**Source data:**
"""
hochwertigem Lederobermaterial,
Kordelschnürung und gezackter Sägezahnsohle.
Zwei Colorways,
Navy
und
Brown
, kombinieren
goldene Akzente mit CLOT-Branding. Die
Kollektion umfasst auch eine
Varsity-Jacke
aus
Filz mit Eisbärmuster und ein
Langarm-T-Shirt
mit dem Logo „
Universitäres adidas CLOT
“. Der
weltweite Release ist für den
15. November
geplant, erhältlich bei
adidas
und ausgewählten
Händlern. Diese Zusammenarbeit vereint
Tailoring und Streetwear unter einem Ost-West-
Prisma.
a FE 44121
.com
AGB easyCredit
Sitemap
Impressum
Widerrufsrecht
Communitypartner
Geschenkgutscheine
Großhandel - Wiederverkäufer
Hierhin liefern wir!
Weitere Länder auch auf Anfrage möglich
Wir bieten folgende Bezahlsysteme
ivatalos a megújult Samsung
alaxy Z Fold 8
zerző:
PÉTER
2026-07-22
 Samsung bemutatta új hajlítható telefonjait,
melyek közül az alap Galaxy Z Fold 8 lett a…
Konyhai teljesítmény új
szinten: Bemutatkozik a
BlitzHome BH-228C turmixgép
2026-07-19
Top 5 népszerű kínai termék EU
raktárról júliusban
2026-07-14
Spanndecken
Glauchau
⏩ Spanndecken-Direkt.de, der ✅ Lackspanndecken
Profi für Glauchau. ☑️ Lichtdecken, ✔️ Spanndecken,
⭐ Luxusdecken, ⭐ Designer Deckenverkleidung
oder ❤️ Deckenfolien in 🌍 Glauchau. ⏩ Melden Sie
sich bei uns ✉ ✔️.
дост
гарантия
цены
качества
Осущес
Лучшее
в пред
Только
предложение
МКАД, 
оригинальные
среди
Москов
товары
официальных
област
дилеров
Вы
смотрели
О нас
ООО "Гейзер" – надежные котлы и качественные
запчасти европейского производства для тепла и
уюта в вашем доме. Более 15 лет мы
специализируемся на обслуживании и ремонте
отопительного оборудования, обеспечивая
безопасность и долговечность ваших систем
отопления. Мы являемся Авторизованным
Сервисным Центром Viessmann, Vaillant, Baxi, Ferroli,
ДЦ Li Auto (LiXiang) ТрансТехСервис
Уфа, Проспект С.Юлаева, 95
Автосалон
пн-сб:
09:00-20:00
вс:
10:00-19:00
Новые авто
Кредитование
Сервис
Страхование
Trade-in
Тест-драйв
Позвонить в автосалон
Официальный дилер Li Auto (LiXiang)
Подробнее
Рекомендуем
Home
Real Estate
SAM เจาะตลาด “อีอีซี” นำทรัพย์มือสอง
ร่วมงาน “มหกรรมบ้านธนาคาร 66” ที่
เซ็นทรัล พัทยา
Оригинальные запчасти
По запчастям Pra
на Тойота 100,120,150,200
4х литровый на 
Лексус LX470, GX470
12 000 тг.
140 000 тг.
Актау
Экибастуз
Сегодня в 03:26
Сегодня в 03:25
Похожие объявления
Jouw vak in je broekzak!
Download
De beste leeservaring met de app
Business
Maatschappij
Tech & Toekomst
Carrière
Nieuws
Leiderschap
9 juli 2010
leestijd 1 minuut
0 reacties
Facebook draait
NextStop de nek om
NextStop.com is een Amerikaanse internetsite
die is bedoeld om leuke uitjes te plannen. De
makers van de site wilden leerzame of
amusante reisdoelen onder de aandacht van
"""
"""
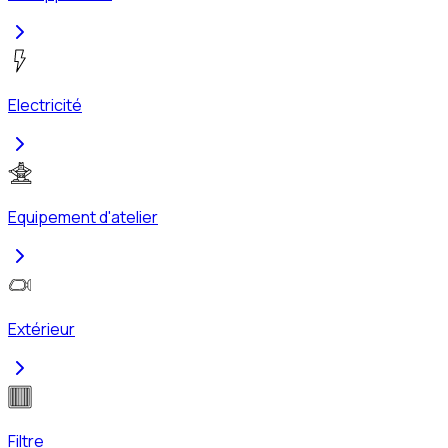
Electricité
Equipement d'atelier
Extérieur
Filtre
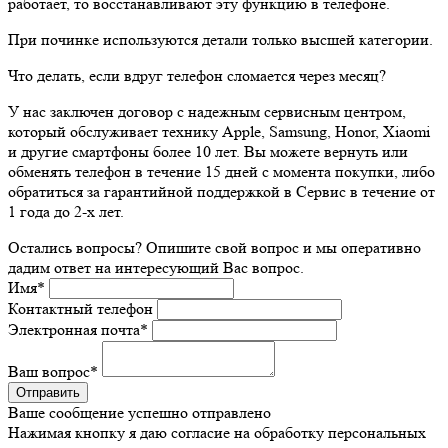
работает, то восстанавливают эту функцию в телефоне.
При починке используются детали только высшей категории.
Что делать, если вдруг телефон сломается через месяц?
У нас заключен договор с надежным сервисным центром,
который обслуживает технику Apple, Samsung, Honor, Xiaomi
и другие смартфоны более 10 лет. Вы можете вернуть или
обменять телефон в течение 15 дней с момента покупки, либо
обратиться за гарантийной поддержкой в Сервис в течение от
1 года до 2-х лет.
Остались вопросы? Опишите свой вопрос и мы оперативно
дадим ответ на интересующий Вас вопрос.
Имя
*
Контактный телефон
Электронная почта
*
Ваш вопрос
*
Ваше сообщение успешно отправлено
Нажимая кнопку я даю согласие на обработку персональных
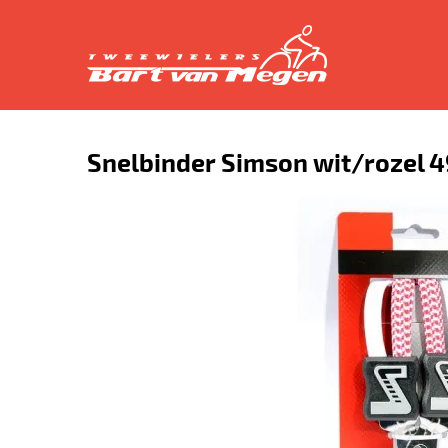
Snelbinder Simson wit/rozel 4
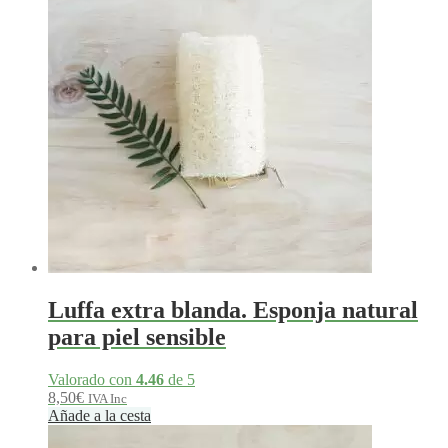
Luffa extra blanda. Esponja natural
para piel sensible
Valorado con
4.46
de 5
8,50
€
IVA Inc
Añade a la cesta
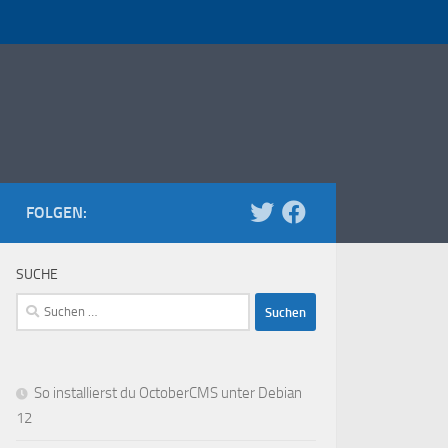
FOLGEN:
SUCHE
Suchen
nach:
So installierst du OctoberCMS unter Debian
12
"""
"""
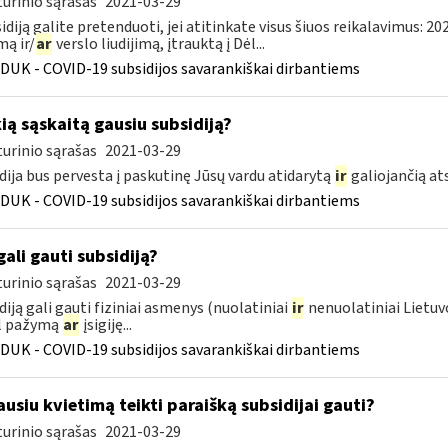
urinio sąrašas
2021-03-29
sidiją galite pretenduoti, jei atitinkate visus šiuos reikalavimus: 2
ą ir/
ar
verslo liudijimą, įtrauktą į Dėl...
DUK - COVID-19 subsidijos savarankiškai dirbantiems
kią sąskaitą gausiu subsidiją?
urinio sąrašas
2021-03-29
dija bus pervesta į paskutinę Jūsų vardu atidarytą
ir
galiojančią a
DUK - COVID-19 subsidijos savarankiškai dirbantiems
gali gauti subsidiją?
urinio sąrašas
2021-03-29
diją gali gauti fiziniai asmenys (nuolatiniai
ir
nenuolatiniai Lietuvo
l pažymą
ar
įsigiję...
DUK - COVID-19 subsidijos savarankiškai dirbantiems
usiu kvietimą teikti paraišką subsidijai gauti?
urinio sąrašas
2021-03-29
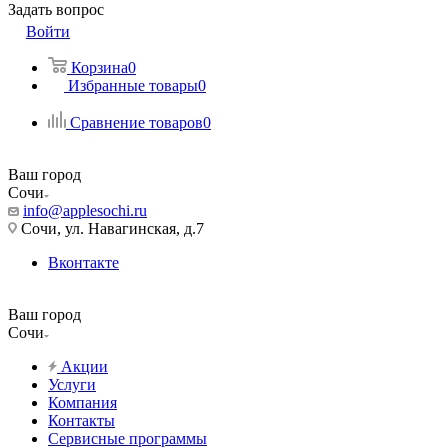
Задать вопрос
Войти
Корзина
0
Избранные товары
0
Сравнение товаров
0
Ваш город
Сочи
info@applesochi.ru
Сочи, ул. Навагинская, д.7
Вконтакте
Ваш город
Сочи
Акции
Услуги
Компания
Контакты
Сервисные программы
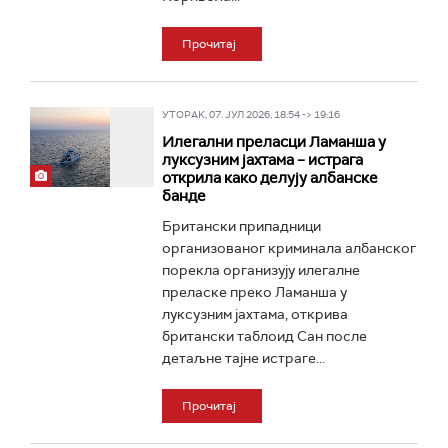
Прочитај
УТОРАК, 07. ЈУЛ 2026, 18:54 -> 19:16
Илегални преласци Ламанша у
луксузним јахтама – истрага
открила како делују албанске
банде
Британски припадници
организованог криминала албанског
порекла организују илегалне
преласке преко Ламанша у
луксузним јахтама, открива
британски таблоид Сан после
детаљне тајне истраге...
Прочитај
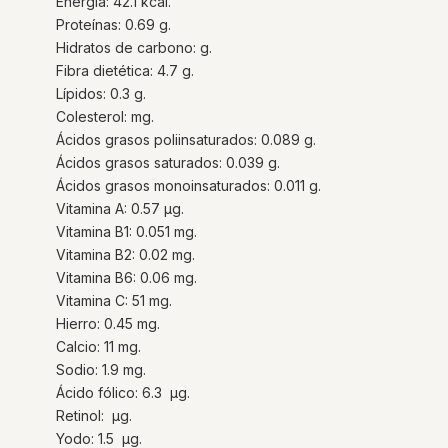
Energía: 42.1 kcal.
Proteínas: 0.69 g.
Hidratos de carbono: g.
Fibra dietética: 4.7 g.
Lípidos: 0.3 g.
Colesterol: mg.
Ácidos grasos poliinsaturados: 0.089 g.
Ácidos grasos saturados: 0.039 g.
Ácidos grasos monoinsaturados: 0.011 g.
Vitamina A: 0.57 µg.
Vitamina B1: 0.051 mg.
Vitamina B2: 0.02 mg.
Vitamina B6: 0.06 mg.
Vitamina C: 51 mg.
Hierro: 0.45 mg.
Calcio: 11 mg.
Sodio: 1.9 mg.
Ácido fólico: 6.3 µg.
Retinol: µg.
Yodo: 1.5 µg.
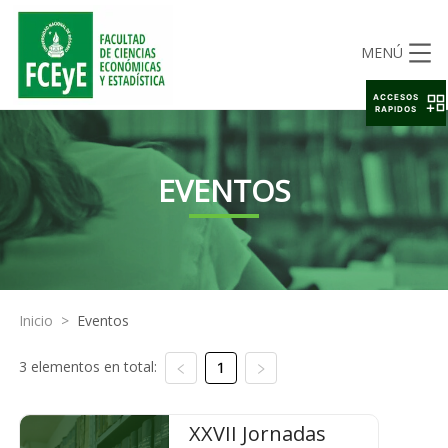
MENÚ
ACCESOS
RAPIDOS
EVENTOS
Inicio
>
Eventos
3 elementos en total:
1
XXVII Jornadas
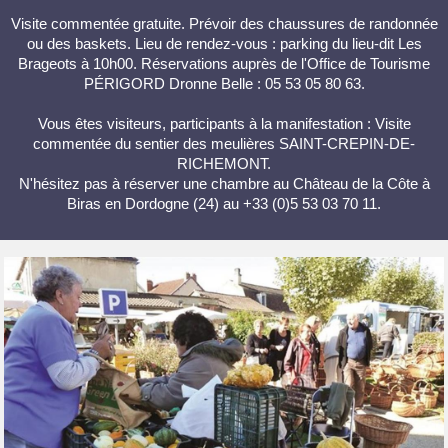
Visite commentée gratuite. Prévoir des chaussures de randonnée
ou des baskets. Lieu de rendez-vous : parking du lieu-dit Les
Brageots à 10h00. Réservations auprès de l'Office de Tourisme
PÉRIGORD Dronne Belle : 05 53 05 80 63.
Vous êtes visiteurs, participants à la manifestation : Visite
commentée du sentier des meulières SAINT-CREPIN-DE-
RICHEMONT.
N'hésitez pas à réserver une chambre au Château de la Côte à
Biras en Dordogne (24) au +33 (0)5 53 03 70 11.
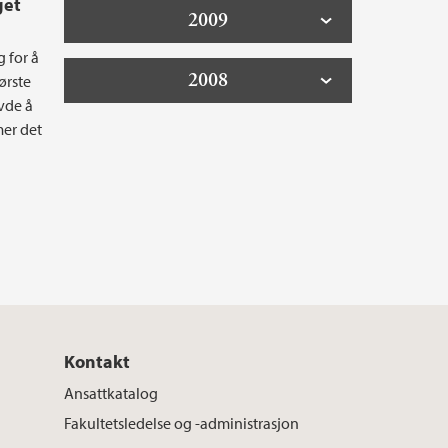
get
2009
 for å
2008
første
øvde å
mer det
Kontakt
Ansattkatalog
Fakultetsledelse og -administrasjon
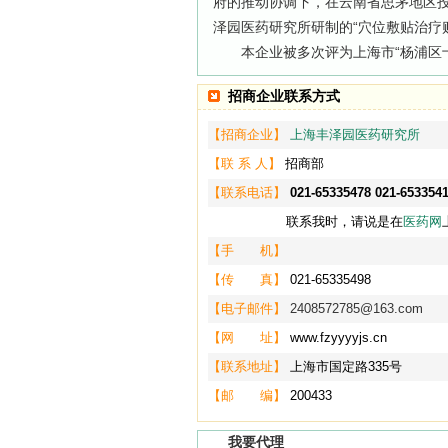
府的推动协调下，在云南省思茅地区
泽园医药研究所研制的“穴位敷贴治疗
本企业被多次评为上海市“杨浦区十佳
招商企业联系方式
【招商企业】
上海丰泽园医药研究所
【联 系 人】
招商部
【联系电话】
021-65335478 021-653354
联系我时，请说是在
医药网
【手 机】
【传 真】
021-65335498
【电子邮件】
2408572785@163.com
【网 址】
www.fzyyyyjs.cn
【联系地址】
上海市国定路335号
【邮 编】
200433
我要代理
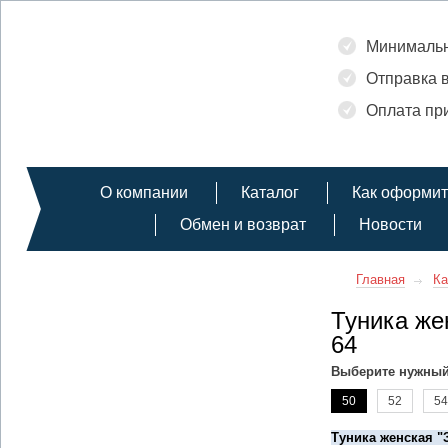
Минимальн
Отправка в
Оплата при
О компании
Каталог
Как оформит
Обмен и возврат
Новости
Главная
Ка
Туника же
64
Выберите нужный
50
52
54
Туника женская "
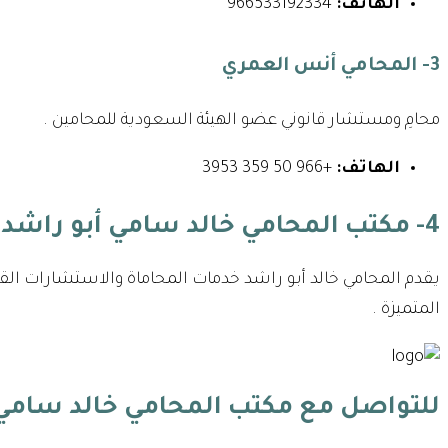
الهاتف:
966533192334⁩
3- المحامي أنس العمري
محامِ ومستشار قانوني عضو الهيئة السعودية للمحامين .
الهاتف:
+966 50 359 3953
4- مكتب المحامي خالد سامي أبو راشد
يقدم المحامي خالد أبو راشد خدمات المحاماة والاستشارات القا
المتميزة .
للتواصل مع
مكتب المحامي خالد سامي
"""
The lines of the records that contain the string "grasos" should be located and copied.

**Response below:**
Ácidos grasos poliinsaturados: 0.089 g.
Ácidos grasos saturados: 0.039 g.
Ácidos grasos monoinsaturados: 0.011 g.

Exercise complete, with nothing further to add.